Читаем The Dark River полностью

The three friends dashed down the canyon, laughing and chasing one another. The night air was cold and smelled of pine and wet soil and the faint odor of a wood fire down by the greenhouse. As they passed through a clearing, the snowflakes stopped falling for a moment and swirled around in a circle-as if a family of ghosts had lingered to play among the trees.

There was a distant mechanical sound, growing louder, and the girls stopped running. Seconds later, a helicopter with Arizona Forest Service markings roared above them and continued up the canyon. They had seen helicopters like that, but always in the summer. It was strange to see one in February.

“They’re probably searching for someone,” Melissa said. “Bet a tourist went looking for the Indian ruins and got lost.”

“And now it’s getting dark,” Alice said. It would be terrible to be alone like that, she thought-getting tired and scared as you trudged through the snow.

Helen leaned forward and slapped Alice on the shoulder. “Now you’re it!” she said. And they started running.

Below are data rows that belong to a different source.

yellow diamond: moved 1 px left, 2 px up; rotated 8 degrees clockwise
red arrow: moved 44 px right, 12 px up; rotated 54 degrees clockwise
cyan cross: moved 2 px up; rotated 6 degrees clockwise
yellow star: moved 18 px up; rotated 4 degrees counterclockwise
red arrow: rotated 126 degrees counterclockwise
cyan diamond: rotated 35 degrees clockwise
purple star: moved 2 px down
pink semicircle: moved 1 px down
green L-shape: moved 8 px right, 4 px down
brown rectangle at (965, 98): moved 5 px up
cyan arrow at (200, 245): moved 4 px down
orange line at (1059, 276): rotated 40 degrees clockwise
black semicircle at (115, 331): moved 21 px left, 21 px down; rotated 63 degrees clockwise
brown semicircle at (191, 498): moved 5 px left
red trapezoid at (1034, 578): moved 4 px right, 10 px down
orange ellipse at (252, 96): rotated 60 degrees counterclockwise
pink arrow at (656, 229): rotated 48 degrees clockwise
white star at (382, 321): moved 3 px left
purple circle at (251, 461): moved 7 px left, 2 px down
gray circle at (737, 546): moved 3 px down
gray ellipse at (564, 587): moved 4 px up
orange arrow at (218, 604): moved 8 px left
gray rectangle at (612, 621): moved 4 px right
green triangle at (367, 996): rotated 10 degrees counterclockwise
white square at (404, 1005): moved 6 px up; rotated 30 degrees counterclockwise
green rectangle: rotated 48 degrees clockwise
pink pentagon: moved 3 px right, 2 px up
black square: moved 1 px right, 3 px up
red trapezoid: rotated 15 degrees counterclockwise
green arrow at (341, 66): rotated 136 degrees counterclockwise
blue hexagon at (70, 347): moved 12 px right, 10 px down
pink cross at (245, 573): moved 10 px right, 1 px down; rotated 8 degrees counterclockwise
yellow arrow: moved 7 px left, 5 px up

A NIGHT-VISION device and a thermal imaging sensor were mounted on the underside of the helicopter. The NVD collected visible light as well as the lower portion of the infrared spectrum, while the thermal sensor detected the heat emitted from different objects. The two devices sent their data to a computer that combined everything into a single video image.

Eighteen miles from New Harmony, Nathan Boone sat in the back of a bread delivery truck that had been converted to a surveillance vehicle. He sipped some coffee-no sugar, no cream-and watched as a black-and-white vision of New Harmony appeared on a monitor.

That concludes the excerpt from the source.